WHAT NEEDS TO BE DONE:
Search the listing below for lines containing the string "vena". Reply with their count only.

DATASET CONTENT:

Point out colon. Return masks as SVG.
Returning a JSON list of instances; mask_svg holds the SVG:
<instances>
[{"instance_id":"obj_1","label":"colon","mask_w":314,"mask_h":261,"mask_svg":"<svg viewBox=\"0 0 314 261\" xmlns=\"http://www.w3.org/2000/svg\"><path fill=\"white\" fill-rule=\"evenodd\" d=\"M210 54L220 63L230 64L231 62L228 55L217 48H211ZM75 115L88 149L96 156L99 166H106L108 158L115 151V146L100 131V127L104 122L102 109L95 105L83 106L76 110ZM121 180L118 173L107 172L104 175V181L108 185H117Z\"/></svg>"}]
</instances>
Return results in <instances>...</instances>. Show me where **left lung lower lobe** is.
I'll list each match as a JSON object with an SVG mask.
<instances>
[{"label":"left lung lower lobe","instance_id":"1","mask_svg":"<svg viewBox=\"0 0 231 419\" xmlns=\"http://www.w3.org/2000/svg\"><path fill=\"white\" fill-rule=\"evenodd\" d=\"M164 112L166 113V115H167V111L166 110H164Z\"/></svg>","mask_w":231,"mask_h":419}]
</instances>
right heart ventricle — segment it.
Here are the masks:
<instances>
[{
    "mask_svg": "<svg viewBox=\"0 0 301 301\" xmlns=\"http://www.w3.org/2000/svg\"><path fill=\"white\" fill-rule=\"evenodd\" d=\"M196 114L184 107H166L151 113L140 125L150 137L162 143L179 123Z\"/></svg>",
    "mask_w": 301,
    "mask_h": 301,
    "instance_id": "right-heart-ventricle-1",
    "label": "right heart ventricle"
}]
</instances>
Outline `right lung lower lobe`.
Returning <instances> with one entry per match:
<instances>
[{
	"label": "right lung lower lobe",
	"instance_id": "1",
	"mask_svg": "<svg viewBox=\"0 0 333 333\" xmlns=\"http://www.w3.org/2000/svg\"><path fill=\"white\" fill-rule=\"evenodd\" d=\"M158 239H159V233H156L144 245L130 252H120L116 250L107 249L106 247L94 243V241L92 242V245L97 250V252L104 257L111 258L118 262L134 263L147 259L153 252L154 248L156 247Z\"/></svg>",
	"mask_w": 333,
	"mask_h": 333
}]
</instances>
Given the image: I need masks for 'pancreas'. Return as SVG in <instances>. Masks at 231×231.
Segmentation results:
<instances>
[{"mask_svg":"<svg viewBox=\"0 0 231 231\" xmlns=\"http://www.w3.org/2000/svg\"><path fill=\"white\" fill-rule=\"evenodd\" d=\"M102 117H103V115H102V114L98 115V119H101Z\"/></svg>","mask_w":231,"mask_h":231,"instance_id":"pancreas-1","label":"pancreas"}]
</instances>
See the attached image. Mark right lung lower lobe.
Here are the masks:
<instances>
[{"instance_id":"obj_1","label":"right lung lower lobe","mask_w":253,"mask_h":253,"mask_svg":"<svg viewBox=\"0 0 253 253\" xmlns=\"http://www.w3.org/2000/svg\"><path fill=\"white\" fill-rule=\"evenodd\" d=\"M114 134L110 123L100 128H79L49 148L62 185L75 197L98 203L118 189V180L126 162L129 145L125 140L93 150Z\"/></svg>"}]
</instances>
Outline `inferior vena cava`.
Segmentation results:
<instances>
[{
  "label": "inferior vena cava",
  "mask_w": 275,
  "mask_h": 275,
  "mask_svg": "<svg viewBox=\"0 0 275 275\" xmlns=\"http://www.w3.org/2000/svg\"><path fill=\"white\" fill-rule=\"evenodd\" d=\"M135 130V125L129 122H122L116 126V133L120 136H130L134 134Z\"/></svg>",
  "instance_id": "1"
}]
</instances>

REPLY:
2